Земля застонала. Небо на западе вспыхнуло сплошной пульсирующей зарёй, и грохот встал такой, какого Корнев не слышал за всю войну, — не отдельные разрывы, а сплошной, нутряной, перекатывающийся рёв тысяч орудий, бьющих залпами. Степь дрожала. В балке с вербняка сыпалась роса. Бойцы повысыпали из укрытий, смотрели на запад, на эту встающую огненную зарю, и кто-то крестился, кто-то орал что-то восторженное в общий рёв, и Гриша, прибежавший к балке, орал Корневу в ухо, и Корнев не слышал слов, но видел по лицу: наши! Наши первыми вдарили! Не ждём — сами бьём!
— Контрподготовка! — прокричал Корнев в ответ, наклонившись к самому уху сына. — Мы упредили! Бьём по нему, пока он на исходных стоит, скученный! По его пехоте, по танкам перед броском!
Гриша сиял в зареве, как мальчишка на фейерверке, и Корнев на миг позволил себе тоже — просто порадоваться: что не лежим, не ждём с дрожью, как в сорок первом, а бьём первыми, дерзко, по науке. Что научились. Что выросли.
Но та холодная, знающая часть мозга уже отрезвляла. Контрподготовка спутает немцу карты, нанесёт ему потери, отсрочит и ослабит удар — но не отменит. Немец оправится, перестроится — и через час, через два всё равно пойдёт. И тогда начнётся то, ради чего здесь всё.
Так и вышло.
Немецкая лавина, поколебленная нашим упреждающим ударом, к утру всё же качнулась вперёд. С рассветом пятого июля небо потемнело от немецких самолётов — сотни «юнкерсов» шли волна за волной, и пикировали, и выли сиренами, и обрабатывали наш передний край.

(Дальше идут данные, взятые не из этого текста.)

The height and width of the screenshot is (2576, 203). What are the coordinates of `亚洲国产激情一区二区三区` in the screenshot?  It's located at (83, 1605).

А под этим воем, под этими бомбами, поползла на наши рубежи стальная лавина — танки, танки, каких Корнев ещё не видел: тяжёлые, угловатые, с длинными хоботами орудий — «тигры», новые «пантеры», самоходные «фердинанды», — и за ними пехота, и сбоку, и вокруг, на всю ширь степи насколько хватало глаз.
Огненная дуга вспыхнула по всей длине.
И почти сразу — Корнев знал, что почти сразу, — к передовым пунктам потекли первые раненые.

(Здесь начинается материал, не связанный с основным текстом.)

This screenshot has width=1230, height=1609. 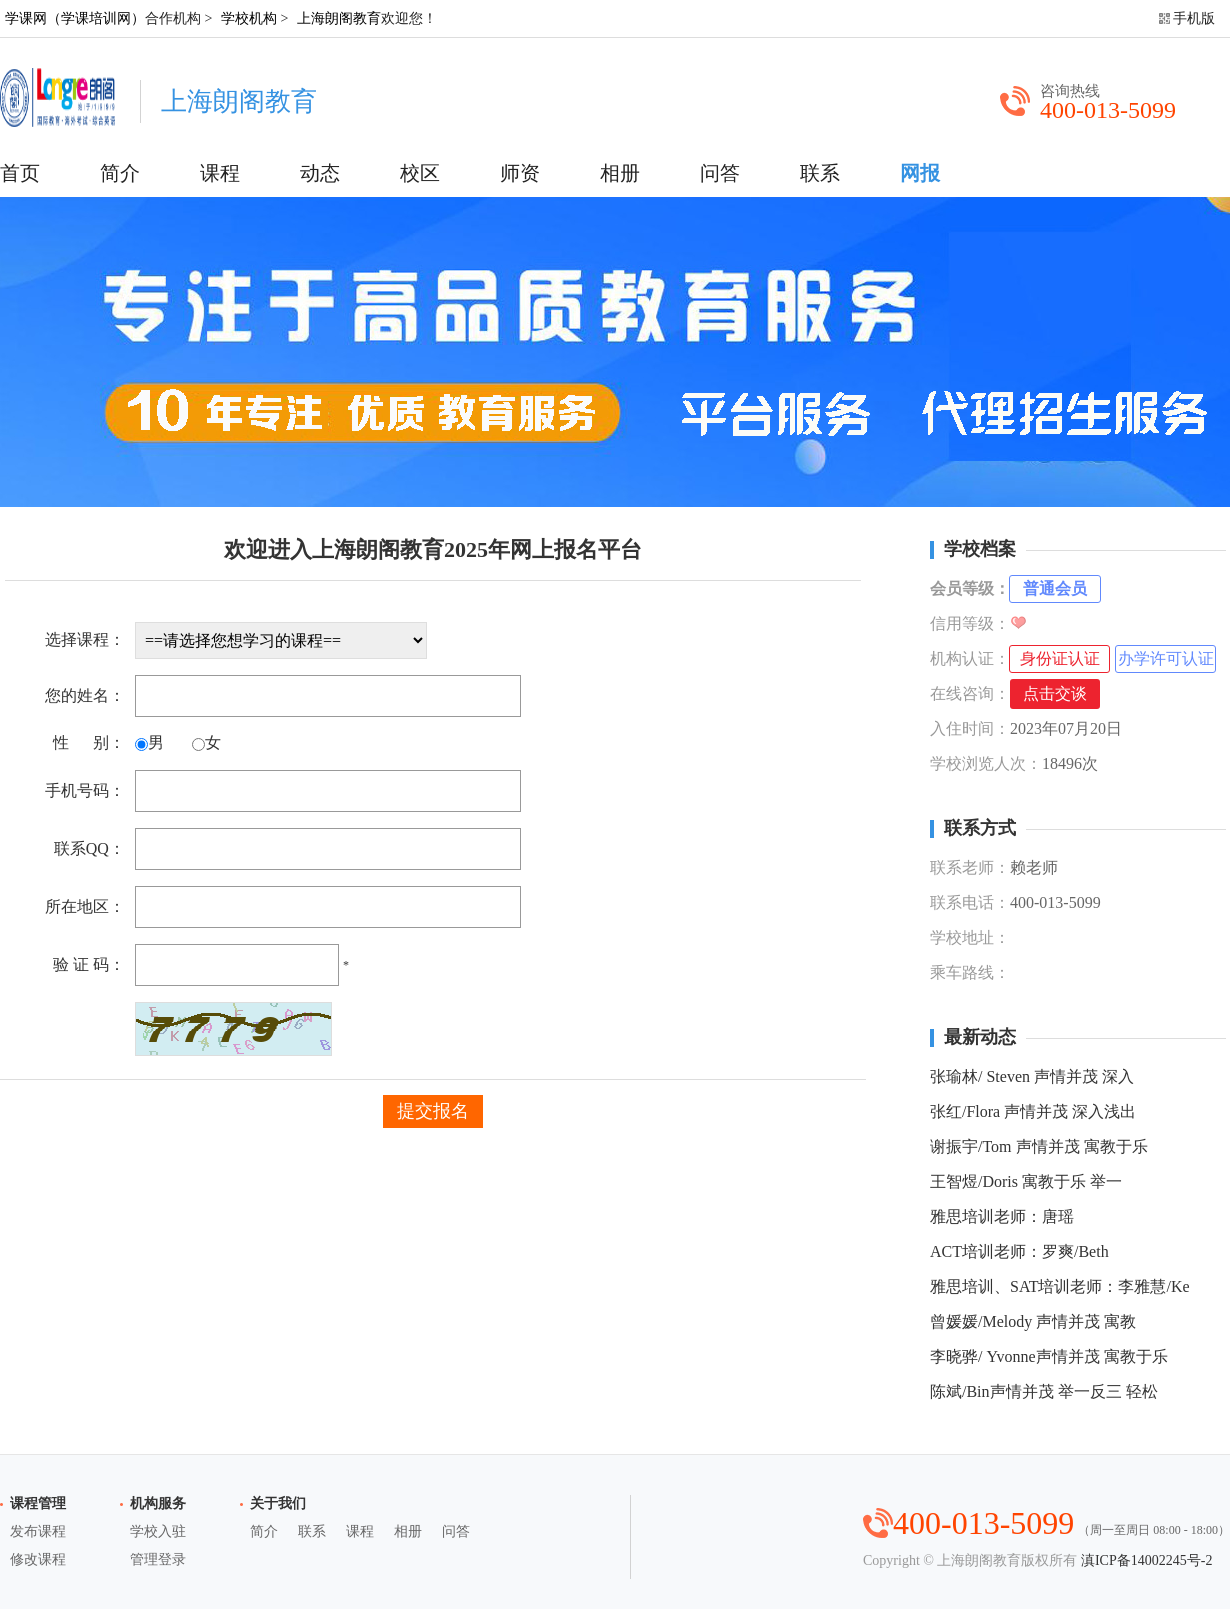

Он стоял у входа в свою балку, в рассветном дыму, под гул и грохот сражения, развернувшегося на всю степь, и смотрел, как с переднего края, спотыкаясь, ползком, на чужих плечах, на наспех собранных носилках несут и несут первых. И та холодная часть мозга, что вела его руки полтора года, уже считала, уже сортировала, уже бралась за работу. А другая, не холодная, успела подумать одно, коротко:
«Началось. Самое страшное лето. Держись, доктор. Теперь — по одному. Против тысяч. Пока хватит сил».

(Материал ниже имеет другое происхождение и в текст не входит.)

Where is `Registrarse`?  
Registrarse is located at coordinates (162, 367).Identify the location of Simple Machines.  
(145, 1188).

— Тимофей! — крикнул он. — Носилки! Нина — сортировку! Принимаем! Пошла работа!
И работа пошла.
А над степью, над хлебами, над журавлями колодцев вставало багровое от дыма солнце пятого июля сорок третьего года — первого дня Курской битвы, самого большого сражения той войны, в горниле которого ей и суждено было переломиться окончательно и бесповоротно.